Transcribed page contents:
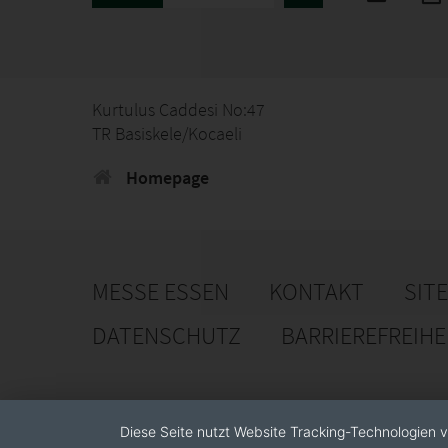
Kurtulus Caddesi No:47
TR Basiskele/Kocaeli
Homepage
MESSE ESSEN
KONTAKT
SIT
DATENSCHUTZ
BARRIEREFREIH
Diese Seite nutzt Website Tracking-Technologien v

==

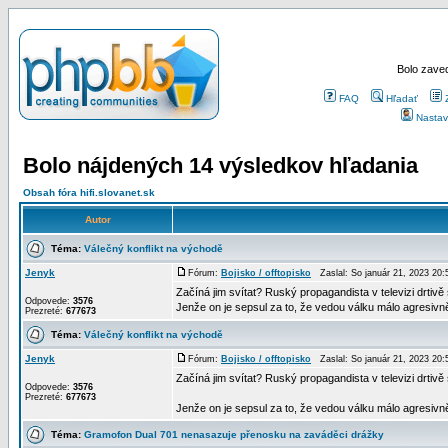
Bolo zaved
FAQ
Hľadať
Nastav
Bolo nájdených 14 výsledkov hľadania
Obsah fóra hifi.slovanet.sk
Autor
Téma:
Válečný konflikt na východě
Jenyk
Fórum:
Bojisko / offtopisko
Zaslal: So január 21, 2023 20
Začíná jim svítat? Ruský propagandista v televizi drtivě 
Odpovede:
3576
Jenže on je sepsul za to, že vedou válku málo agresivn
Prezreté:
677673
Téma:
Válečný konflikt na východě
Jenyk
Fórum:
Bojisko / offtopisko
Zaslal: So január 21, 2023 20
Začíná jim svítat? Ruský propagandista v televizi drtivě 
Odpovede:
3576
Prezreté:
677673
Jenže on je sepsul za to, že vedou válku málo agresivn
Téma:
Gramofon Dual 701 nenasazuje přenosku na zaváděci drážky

==

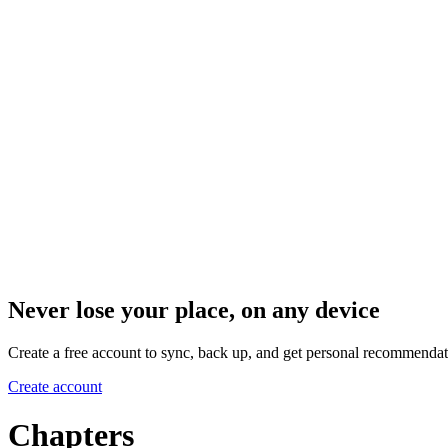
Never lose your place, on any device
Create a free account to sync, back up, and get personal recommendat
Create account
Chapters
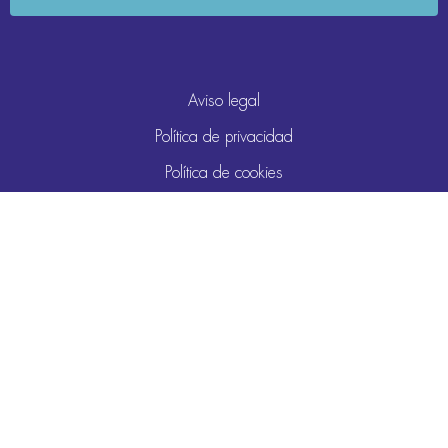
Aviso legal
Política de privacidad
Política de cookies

Instructions to follow >> Although pictures appear among the entries, please set down only the lines from the one with "Create a free" up to and including the one with "Política de cookies", word for word.

Finished exercise >>
Create a free account to sync, back up, and get personal recommendat
Create account
Chapters
Aviso legal
Política de privacidad
Política de cookies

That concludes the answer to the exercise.